The U.S. government has not conducted live nuclear tests since the early 1990s, but a BYU scientist is providing some solid answers – without setting off any weapons.
In a new study for the journal Technometrics, statistics professor Shane Reese and his former colleagues at Los Alamos National Laboratories calculated the certainty of America’s nuclear weapons working if they’re supposed to (and not working when they’re not supposed to).
“The purpose is to perform science experiments to get at the efficacy of a weapons system that has exceeded its original design life and certainly experienced some effects due to aging,” Reese said.
With non-nuclear weapons, reliability testing is a simple matter of going out in the desert every so often and firing a few rounds.
But with their nuclear arsenal, the government instead selects 11 weapons at random from each of nine stockpiles. Scientists completely dismantle the sampled weapons and inspect every component for signs of degradation. More details about the process can be found here.
Since that gets expensive, the point of Reese’s study is to compare how the level of reliability would change if fewer nukes were inspected each year – or none at all.
Using sophisticated statistical techniques, Reese and his coauthors arrived at two main conclusions. If the government cut monitoring in half, confidence in the system’s reliability would drop from 95 to 80 percent within seven years. And if monitoring stopped altogether, the reliability would drop to almost the same odds that you’d find with flipping a coin.

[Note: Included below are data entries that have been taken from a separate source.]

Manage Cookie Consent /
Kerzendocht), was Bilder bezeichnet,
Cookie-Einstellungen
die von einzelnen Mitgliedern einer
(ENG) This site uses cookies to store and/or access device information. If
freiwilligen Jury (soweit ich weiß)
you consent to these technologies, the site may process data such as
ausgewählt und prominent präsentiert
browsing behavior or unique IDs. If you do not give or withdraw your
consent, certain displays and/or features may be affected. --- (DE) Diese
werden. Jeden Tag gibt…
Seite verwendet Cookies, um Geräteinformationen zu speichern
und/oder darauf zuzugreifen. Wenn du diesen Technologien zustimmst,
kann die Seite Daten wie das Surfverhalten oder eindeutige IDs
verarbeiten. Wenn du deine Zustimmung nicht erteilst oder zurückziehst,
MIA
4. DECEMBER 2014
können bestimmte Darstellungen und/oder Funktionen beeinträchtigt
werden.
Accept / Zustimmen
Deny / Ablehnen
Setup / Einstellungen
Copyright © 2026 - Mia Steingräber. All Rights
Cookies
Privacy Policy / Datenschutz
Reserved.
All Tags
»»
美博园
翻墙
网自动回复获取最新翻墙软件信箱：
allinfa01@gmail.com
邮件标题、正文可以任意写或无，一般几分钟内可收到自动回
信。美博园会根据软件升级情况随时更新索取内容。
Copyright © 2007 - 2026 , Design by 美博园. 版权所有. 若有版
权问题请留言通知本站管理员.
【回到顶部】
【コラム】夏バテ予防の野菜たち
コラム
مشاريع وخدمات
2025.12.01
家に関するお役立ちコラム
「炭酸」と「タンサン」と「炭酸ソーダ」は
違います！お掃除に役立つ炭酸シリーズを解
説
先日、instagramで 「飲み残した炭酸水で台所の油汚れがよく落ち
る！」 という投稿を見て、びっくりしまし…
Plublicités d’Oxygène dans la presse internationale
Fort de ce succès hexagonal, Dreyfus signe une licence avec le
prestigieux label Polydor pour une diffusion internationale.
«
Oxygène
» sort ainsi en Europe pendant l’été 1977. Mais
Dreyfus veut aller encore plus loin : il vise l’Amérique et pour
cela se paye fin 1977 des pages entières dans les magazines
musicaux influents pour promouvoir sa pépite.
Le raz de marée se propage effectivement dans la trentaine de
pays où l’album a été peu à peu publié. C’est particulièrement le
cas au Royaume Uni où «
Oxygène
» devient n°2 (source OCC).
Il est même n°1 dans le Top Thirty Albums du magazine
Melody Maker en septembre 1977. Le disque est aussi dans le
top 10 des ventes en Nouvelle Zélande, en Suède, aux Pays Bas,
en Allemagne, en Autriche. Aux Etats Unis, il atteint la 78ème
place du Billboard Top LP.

“It’s commonly suggested that we turn off data collection or slow down data collection,” Reese said. “When you are fairly certain that you have an aging stockpile, our study shows that ignoring the problem by not collecting data is a huge mistake.”
The project is personally fulfilling to Reese because his father-in-law lived downwind from the Nevada Test Site and ultimately died from the effects of radiation exposure. Statistical research like this reduces pressure to resume live tests.
“I do think what we’re doing has an impact and removes the need for gathering data using traditional testing that has adverse impacts on human and environmental health,” Reese said. “It at least helps us manage the uncertainty.”
The National Academy of Sciences has also invited Reese to participate in a panel that will analyze how to destroy biological and chemical weapon stockpiles in a way that’s safe for the staff involved and for the environment.